Could you restate word for word only the lines below from the one holding "phí khách hàng" to the one holding "二人はそれぞれの意見を述べます。", inclusive, and leave out the pictures?

[Start of Attachment]

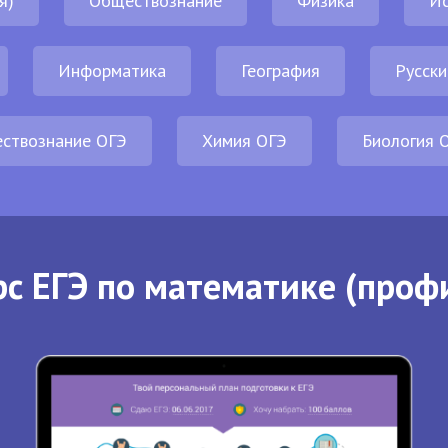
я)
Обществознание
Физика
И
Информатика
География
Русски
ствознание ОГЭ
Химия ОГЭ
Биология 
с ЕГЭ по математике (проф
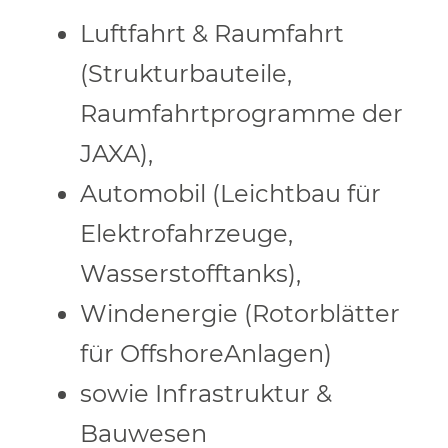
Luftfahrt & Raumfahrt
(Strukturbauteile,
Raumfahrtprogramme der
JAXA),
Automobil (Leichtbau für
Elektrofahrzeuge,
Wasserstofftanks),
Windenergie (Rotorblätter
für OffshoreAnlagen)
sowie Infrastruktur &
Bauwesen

[End of Attachment]
[Start of Attachment]

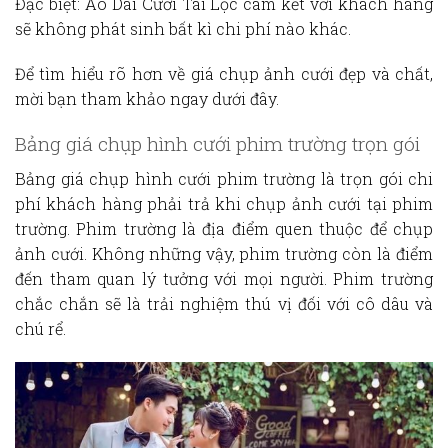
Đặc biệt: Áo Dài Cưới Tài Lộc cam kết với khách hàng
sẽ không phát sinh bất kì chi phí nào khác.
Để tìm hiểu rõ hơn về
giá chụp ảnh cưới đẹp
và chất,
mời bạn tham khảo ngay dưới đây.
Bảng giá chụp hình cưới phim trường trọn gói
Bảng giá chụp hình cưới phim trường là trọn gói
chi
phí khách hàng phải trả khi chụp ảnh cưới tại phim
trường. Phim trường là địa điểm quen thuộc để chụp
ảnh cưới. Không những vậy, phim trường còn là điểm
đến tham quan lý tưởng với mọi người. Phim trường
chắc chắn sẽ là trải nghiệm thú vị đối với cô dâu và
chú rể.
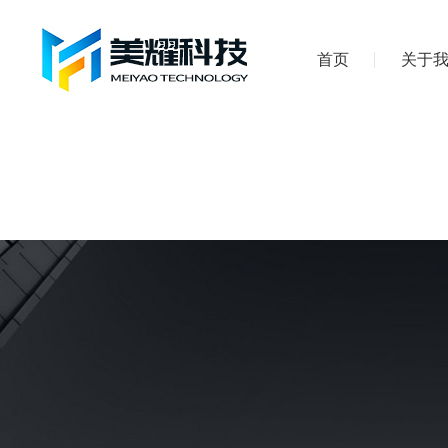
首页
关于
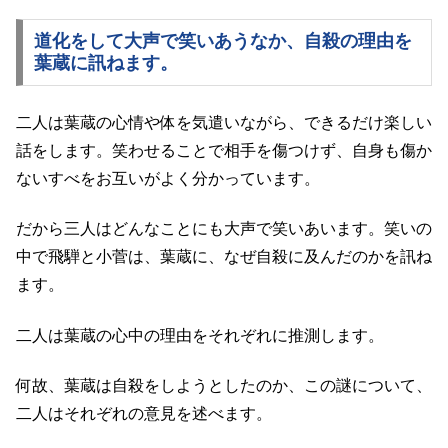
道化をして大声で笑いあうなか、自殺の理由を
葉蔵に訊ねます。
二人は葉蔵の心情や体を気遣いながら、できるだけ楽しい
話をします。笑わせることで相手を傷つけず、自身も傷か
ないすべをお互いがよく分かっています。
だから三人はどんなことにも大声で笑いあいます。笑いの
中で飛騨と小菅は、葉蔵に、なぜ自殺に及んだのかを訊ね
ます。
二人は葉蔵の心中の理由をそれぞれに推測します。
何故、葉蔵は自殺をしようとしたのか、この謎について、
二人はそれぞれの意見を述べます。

[End of Attachment]

#### Result:
phí khách hàng phải trả khi chụp ảnh cưới tại phim
trường. Phim trường là địa điểm quen thuộc để chụp
ảnh cưới. Không những vậy, phim trường còn là điểm
đến tham quan lý tưởng với mọi người. Phim trường
chắc chắn sẽ là trải nghiệm thú vị đối với cô dâu và
chú rể.
首页
关于
道化をして大声で笑いあうなか、自殺の理由を
葉蔵に訊ねます。
二人は葉蔵の心情や体を気遣いながら、できるだけ楽しい
話をします。笑わせることで相手を傷つけず、自身も傷か
ないすべをお互いがよく分かっています。
だから三人はどんなことにも大声で笑いあいます。笑いの
中で飛騨と小菅は、葉蔵に、なぜ自殺に及んだのかを訊ね
ます。
二人は葉蔵の心中の理由をそれぞれに推測します。
何故、葉蔵は自殺をしようとしたのか、この謎について、
二人はそれぞれの意見を述べます。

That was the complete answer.